Trotz des höheren Flächenverbrauchs könnte eine Umstellung auf wesentlich mehr ökologische Landwirtschaft gelingen, wenn die Menschen weniger tierische Produkte essen und weniger Lebensmittel verschwenden würden, sagen Wissenschaftler. Derzeit werden rund 71 Prozent der weltweiten Ackerflächen für Viehfutter verwendet und nur 18 Prozent für den Anbau von Nahrungsmitteln. Gleichzeitig wird etwa ein Drittel aller produzierten Lebensmittel nach Angaben der Welternährungsorganisation der Vereinten Nationen (FAO) nie gegessen.
Schleichender Wandel in Richtung Bio-Anbau?
Auf den Weg in eine pestizidfreie Zukunft will sich eine kleine Gemeinde in Norden Italiens machen und sorgte mit diesem Vorhaben 2014 für internationale Schlagzeilen. Das Dorf Mals legte in einem Bürgerentscheid fest, seinem gesamten Gebiet jegliche Pestizide zu verbieten. Nur noch biologisch abbaubare Pestizide sollten erlaubt sein. Doch mehrere Grundbesitzer und Obstbauern klagten dagegen. Ein Gericht kippte das Verbot schließlich. Noch ist aber nichts entschieden.
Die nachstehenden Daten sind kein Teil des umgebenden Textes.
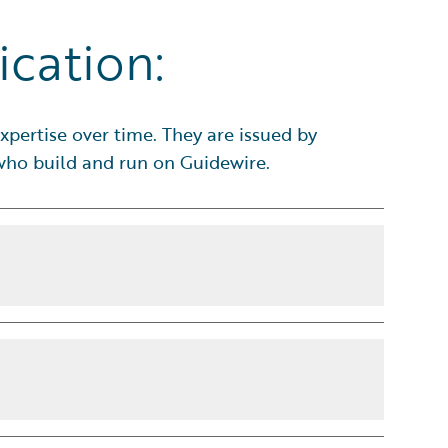
ication:
xpertise over time. They are issued by
 who build and run on Guidewire.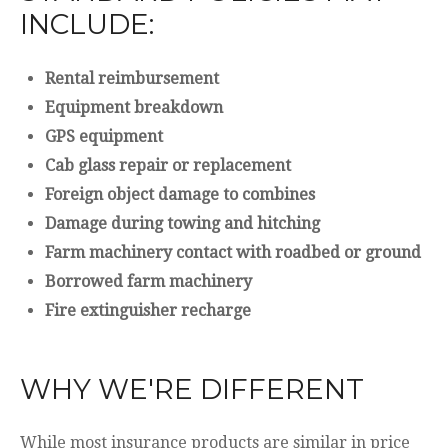
INCLUDE:
Rental reimbursement
Equipment breakdown
GPS equipment
Cab glass repair or replacement
Foreign object damage to combines
Damage during towing and hitching
Farm machinery contact with roadbed or ground
Borrowed farm machinery
Fire extinguisher recharge
WHY WE'RE DIFFERENT
While most insurance products are similar in price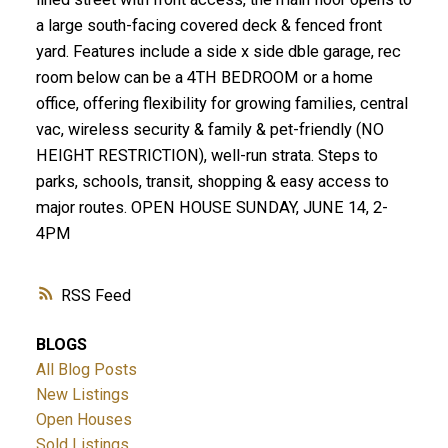
a large south-facing covered deck & fenced front
yard. Features include a side x side dble garage, rec
room below can be a 4TH BEDROOM or a home
office, offering flexibility for growing families, central
vac, wireless security & family & pet-friendly (NO
HEIGHT RESTRICTION), well-run strata. Steps to
parks, schools, transit, shopping & easy access to
major routes. OPEN HOUSE SUNDAY, JUNE 14, 2-
4PM
RSS
BLOGS
All Blog Posts
New Listings
Open Houses
Sold Listings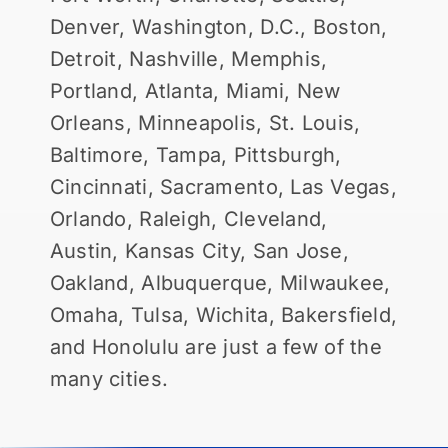
Denver, Washington, D.C., Boston,
Detroit, Nashville, Memphis,
Portland, Atlanta, Miami, New
Orleans, Minneapolis, St. Louis,
Baltimore, Tampa, Pittsburgh,
Cincinnati, Sacramento, Las Vegas,
Orlando, Raleigh, Cleveland,
Austin, Kansas City, San Jose,
Oakland, Albuquerque, Milwaukee,
Omaha, Tulsa, Wichita, Bakersfield,
and Honolulu are just a few of the
many cities.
Die Gemeindeverwaltung will in die nächste Instanz gehen.
Doch obwohl Pestizide derzeit noch gar nicht verboten sind, beobachtet Koen Hertoge, einer der Initiatoren des Bürgerentscheids, bereits einen landesweiten Wandel. "Den Leuten ist bewusst geworden, dass Pestizide eine Einwegstraße sind. Immer mehr Bauern in der Region steigen auf Bio um und verwenden weniger Pestizide. "Jeder sechste Bauernhof in der Schweiz ist laut dem Dachverband Bio Suisse bereits ein zertifizierter Bio-Bauernhof. Und es werden immer mehr.
Auch wenn es nach dem Willen der Schweizer also kein offizielles Pestizid-Verbot in der Schweiz geben wird: Vielleicht bewegt die öffentliche Diskussion mehr Landwirte zum Umdenken, wie in Mals. Dann hätten der Bio-Weinbauer Perrochet und seine Mittstreiter trotzdem etwas erreicht. Denn in einem ist sich die Forschung einig: Je mehr Öko-Landwirtschaft, desto besser für die Artenvielfalt.
Dieser Artikel wurde nach der Volksabstimmung aktualisiert.